Ms McEntee said she was particularly conscious that people had been asked to pull back and to reduce their social contacts.

“I am talking to businesses particularly in the hospitality sector and I know the impact that is having on them. This should be their busiest time and it’s not. We are taking this on board. We are going to support all of these businesses as we have always done during the pandemic,” she said.

The Minister dismissed suggestions that the Government was flip flopping or that there was confusion behind the scenes, saying the State is in a “fluid situation” because of the nature of Covid-19.

“What we have seen with the antigen test is that the market has corrected itself. That wasn’t a matter of flip flops or changing. We simply saw the market adjust itself. It is not about Government changing direction. We have to change direction sometimes because of the nature of this pandemic. Everybody is doing their best here,” she said.

‘Random and arbitrary’

Earlier, Maynooth University professor of immunology Paul Moynagh said the latest restrictions reportedly proposed by Nphet could lead to some benefits but seem ed “random and arbitrary”.

He told Newstalk Breakfast that “big mistakes” have been made with regard to messaging to the public.

“Back in September contact tracing was stood down the reason being that children were missing too much school.
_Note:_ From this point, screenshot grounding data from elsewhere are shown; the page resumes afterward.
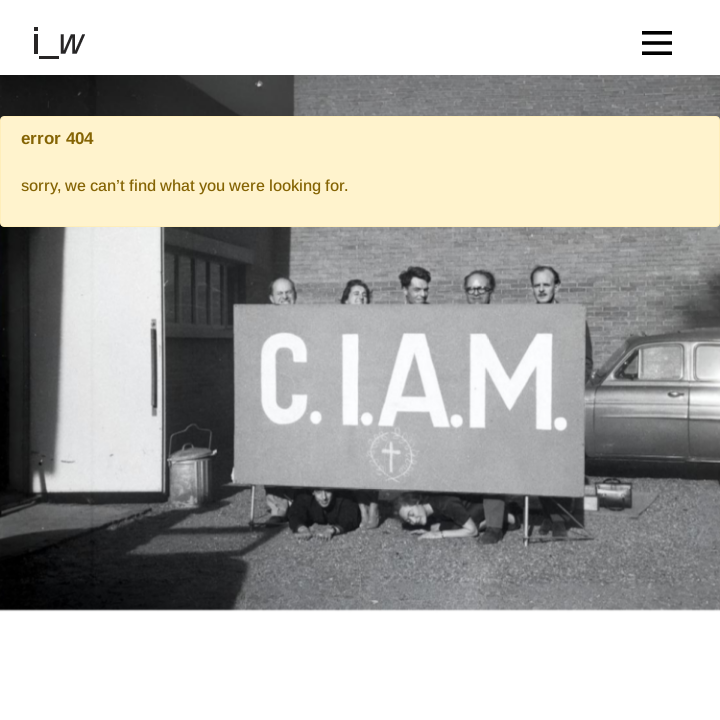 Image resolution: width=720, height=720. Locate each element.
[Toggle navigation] (662, 37) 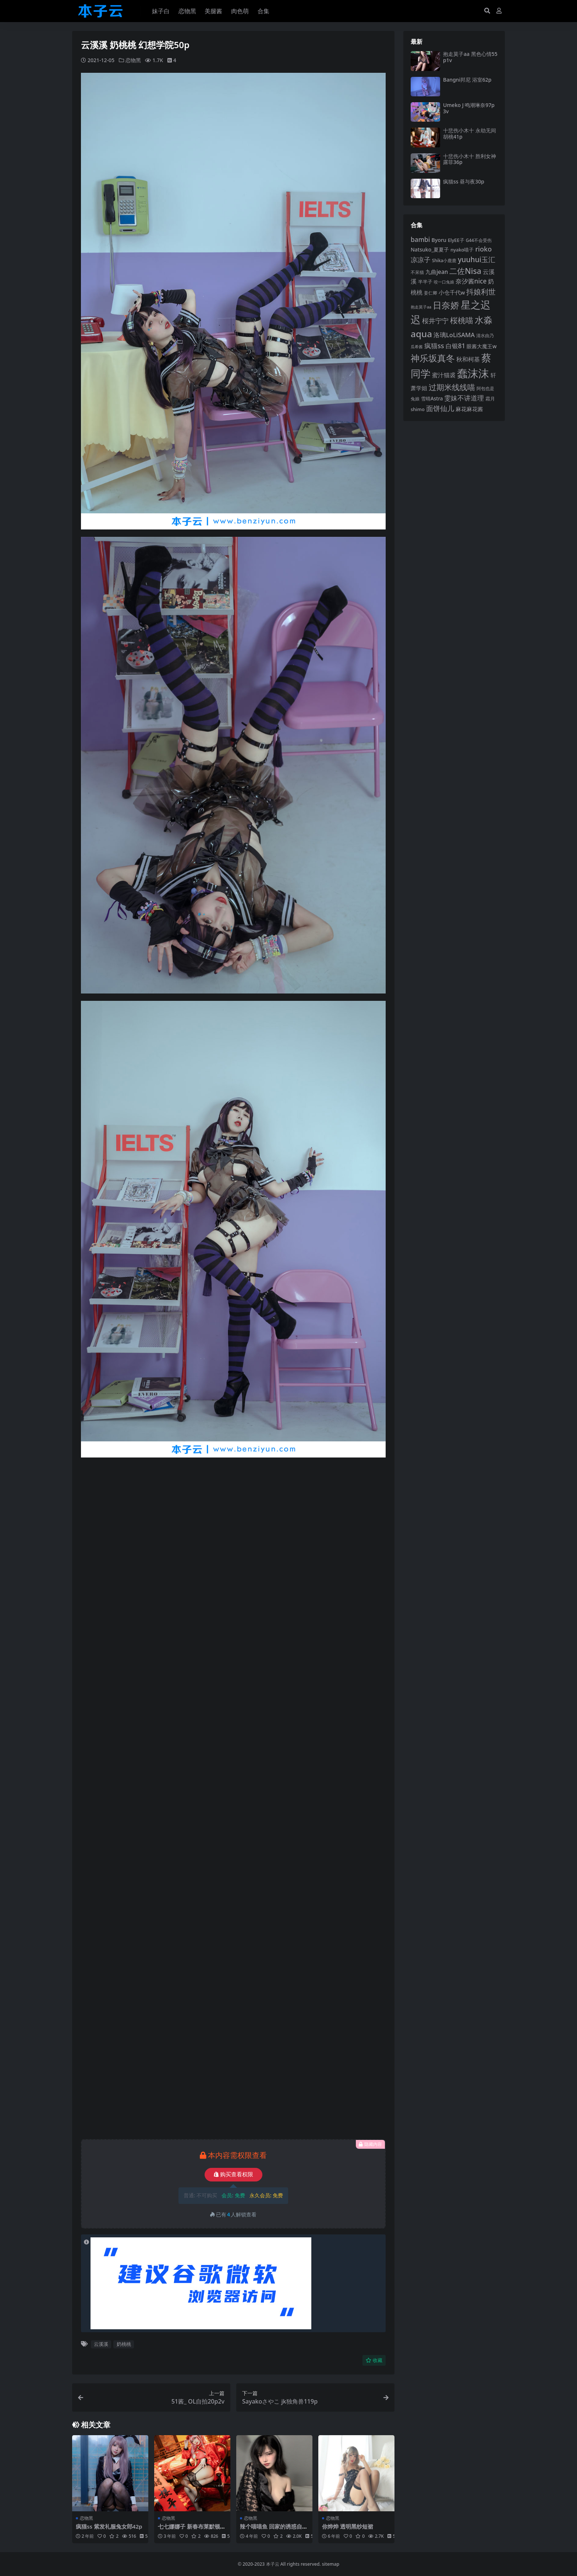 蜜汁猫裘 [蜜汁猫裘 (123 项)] (444, 375)
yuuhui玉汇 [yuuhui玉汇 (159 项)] (476, 259)
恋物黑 (133, 60)
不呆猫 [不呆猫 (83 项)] (417, 272)
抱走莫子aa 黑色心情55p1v (470, 57)
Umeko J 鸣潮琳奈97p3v (469, 108)
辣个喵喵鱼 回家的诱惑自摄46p (274, 2530)
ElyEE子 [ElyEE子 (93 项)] (456, 240)
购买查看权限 (233, 2174)
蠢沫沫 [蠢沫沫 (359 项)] (473, 373)
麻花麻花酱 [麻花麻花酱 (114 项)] (469, 409)
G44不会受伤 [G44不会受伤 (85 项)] (479, 240)
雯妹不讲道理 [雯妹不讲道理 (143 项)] (464, 397)
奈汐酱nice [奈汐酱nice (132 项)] (471, 281)
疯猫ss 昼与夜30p (463, 181)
But we had the option of keeping contact tracing and using antigen testing. And there has been a resistance over the last year from Nphet in terms of using antigen testing,” he said.
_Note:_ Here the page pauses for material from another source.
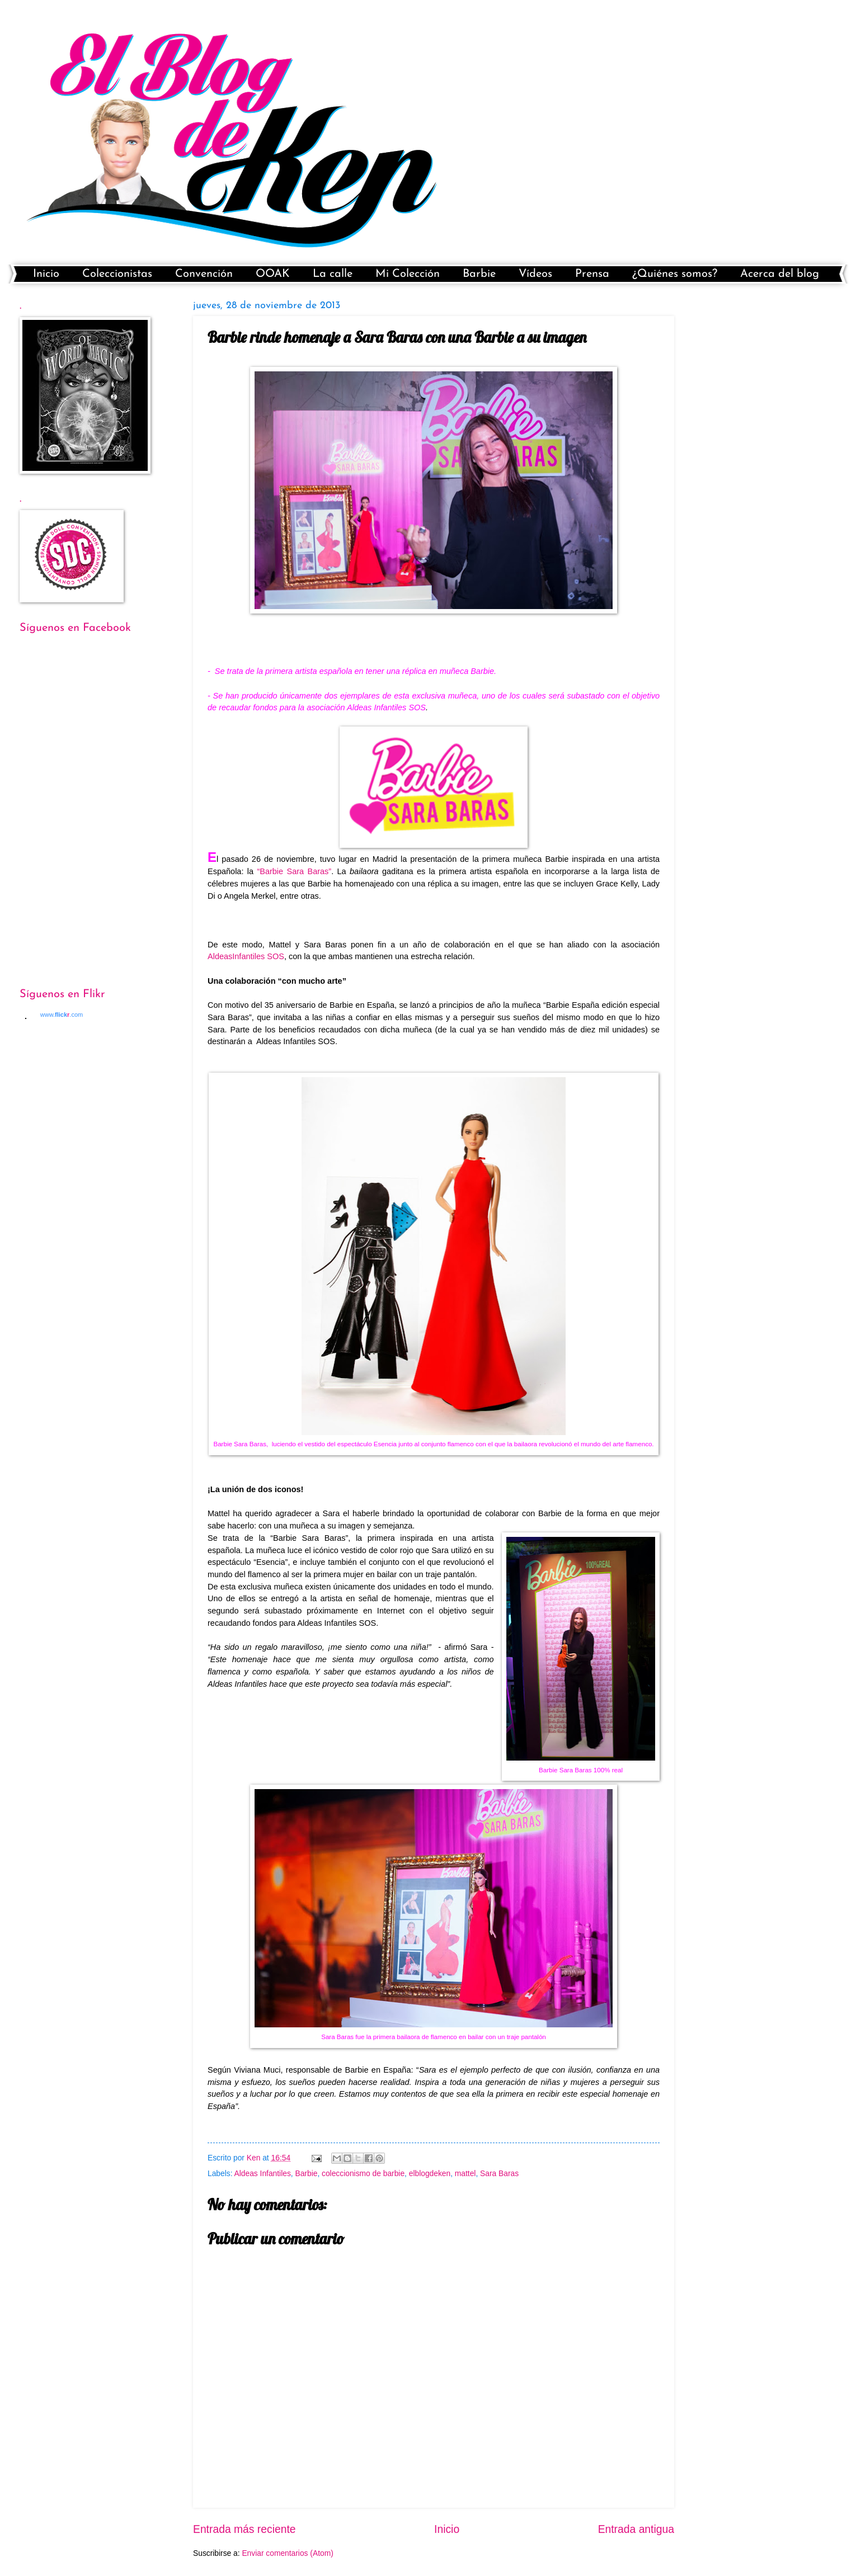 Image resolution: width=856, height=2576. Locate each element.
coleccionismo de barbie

“We saw over the last number of days the reluctance of Nphet again to impress advice from experts in the area of ventilation and air filtration. There seems to be this reluctance to accept scientific advice from outside.”

Prof Moynagh said there was a need to look at this reluctance and “learn from our mistakes”.

“Whereas at the moment it seems that mistakes are made and that narrative is defended. And again we end up now with new restrictions that I am not convinced are going to be very impactful,” he said.

“We know they are going to be highly impactful in terms of the sectors for example. I am not convinced by the strategy that is being used at the moment.”